> _Dataset records_:

=-=-=-=-=

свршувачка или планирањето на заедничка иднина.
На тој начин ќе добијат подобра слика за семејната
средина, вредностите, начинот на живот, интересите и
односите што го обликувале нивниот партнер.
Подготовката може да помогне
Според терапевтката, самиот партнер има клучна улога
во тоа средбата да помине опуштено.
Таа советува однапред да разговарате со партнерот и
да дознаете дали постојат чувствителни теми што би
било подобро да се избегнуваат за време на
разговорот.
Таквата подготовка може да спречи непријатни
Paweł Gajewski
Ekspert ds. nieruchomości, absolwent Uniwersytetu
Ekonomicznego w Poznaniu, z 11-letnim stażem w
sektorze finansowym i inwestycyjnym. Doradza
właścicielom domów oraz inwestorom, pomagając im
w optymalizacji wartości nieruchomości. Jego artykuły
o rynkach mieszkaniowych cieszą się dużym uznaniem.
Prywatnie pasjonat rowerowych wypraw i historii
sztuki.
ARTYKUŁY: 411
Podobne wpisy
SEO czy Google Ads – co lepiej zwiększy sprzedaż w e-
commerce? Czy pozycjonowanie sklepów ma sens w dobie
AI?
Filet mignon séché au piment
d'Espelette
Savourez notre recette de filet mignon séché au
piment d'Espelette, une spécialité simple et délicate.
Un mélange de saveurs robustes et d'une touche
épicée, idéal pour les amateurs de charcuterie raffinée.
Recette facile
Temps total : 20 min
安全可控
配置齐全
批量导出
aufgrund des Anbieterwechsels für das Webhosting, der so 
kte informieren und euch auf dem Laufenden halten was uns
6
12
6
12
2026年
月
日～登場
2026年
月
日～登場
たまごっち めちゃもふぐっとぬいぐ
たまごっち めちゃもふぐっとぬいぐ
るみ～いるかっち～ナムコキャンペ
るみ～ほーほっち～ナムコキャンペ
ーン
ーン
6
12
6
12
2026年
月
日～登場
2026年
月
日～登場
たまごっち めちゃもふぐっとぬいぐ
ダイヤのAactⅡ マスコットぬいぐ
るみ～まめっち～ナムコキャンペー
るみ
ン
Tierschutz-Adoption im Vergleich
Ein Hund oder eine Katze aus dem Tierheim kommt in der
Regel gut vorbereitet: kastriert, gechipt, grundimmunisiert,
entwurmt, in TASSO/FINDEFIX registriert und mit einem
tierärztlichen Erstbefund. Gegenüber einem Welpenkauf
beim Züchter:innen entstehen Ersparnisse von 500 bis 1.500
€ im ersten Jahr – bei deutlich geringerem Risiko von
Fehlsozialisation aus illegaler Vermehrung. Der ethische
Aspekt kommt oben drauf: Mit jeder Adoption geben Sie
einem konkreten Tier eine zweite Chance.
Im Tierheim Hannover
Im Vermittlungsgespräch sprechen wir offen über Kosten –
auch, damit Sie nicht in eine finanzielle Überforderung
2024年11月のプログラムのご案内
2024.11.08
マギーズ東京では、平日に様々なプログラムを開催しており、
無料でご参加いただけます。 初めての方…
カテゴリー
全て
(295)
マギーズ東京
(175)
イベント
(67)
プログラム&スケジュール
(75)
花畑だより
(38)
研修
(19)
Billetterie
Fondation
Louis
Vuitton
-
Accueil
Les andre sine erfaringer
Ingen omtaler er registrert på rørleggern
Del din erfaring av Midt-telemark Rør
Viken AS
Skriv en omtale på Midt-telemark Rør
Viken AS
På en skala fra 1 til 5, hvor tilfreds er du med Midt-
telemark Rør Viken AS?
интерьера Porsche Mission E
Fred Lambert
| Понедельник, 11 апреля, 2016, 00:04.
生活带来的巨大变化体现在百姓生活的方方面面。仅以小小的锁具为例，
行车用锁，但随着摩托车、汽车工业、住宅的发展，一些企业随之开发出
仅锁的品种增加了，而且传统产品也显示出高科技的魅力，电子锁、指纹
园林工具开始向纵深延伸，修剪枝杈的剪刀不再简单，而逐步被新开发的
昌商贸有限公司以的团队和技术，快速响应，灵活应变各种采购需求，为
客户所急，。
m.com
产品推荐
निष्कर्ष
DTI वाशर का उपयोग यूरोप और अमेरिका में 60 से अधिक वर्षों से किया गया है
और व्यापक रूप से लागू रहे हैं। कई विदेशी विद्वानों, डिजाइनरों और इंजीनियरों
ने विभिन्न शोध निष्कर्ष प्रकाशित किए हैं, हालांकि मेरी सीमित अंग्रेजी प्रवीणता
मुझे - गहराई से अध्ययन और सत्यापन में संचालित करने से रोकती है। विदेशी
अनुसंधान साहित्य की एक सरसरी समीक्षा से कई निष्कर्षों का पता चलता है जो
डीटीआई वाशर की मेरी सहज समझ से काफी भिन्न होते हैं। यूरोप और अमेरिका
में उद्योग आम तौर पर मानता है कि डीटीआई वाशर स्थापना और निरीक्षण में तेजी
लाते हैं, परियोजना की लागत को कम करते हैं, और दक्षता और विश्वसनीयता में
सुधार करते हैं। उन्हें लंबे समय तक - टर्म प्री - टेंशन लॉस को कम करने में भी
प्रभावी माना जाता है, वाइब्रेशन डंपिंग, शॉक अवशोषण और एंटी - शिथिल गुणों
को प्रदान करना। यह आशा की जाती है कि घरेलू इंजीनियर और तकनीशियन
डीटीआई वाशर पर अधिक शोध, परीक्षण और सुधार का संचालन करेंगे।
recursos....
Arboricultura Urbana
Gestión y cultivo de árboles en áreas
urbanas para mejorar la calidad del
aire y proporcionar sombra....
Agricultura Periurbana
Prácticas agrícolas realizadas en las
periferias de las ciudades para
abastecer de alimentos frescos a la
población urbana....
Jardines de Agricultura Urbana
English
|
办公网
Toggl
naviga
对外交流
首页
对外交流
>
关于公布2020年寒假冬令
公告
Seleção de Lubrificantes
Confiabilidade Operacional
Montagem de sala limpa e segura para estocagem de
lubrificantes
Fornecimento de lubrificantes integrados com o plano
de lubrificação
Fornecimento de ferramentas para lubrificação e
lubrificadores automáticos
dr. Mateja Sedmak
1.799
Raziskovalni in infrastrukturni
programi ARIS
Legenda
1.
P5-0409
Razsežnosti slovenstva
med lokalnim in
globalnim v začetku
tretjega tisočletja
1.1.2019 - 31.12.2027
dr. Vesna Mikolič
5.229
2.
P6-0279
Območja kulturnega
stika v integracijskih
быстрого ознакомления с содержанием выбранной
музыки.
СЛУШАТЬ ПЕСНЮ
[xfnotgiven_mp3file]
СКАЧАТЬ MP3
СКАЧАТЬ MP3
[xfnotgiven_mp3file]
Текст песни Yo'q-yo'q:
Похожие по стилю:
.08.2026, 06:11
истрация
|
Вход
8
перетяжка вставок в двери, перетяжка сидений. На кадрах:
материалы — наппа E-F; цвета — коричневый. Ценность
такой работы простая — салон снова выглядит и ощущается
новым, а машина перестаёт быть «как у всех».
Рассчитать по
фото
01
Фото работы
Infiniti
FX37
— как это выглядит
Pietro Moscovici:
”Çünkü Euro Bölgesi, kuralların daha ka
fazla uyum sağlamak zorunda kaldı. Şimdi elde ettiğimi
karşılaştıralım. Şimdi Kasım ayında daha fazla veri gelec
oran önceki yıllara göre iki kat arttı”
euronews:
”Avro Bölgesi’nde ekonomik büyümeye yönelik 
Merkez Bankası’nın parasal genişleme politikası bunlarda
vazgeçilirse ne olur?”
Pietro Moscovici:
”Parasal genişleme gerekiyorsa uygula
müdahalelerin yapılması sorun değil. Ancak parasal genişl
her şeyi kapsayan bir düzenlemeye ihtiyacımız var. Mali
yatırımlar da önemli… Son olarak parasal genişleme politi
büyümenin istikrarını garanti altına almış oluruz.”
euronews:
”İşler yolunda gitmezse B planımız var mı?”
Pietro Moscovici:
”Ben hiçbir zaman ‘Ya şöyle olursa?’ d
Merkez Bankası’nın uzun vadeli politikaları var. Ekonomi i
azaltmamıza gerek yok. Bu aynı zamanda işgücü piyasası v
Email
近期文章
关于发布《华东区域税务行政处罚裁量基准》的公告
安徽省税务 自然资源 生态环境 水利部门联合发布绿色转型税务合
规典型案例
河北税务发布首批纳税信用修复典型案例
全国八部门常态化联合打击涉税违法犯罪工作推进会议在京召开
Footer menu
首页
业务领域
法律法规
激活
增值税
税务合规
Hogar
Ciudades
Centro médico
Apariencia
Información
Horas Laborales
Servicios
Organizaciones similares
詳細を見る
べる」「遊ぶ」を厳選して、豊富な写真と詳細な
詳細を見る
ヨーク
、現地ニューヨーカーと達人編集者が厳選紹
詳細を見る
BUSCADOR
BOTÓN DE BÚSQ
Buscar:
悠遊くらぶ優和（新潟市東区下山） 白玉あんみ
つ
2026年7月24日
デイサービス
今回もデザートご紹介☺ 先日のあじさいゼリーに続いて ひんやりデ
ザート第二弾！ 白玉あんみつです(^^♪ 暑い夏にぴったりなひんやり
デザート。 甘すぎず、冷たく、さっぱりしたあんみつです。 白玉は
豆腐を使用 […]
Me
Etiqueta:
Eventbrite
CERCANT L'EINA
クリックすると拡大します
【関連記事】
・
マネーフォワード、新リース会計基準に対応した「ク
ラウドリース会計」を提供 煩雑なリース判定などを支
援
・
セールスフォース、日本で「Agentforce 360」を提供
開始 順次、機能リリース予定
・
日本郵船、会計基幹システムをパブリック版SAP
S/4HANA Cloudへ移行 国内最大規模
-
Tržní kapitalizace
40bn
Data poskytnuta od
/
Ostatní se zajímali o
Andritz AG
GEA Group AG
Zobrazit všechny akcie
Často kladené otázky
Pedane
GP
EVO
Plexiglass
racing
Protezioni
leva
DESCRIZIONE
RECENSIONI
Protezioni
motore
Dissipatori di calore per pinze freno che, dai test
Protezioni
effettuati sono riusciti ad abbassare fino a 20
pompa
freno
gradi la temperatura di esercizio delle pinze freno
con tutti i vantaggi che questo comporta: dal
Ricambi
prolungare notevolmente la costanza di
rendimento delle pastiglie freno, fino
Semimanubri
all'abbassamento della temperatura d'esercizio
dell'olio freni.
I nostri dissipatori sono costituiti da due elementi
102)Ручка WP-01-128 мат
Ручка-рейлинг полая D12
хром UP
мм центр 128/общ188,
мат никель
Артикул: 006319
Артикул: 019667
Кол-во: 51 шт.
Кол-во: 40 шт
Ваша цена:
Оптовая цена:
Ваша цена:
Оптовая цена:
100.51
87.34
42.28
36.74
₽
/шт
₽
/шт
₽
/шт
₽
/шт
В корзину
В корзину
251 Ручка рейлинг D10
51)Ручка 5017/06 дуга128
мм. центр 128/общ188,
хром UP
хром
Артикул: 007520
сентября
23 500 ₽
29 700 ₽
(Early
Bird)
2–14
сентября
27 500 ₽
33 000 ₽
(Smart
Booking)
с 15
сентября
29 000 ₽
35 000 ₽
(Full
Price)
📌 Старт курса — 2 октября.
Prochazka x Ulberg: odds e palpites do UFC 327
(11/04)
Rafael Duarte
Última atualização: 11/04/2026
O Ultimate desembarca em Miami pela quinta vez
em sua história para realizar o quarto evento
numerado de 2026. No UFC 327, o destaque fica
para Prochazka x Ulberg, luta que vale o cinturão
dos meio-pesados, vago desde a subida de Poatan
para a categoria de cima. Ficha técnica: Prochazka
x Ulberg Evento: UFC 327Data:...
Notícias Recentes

=-=-=-=-=

> _WHAT IS REQUIRED_:
Within the entries above, find each line where "sono" appears; copy every one.

> _RESULT_:
effettuati sono riusciti ad abbassare fino a 20
I nostri dissipatori sono costituiti da due elementi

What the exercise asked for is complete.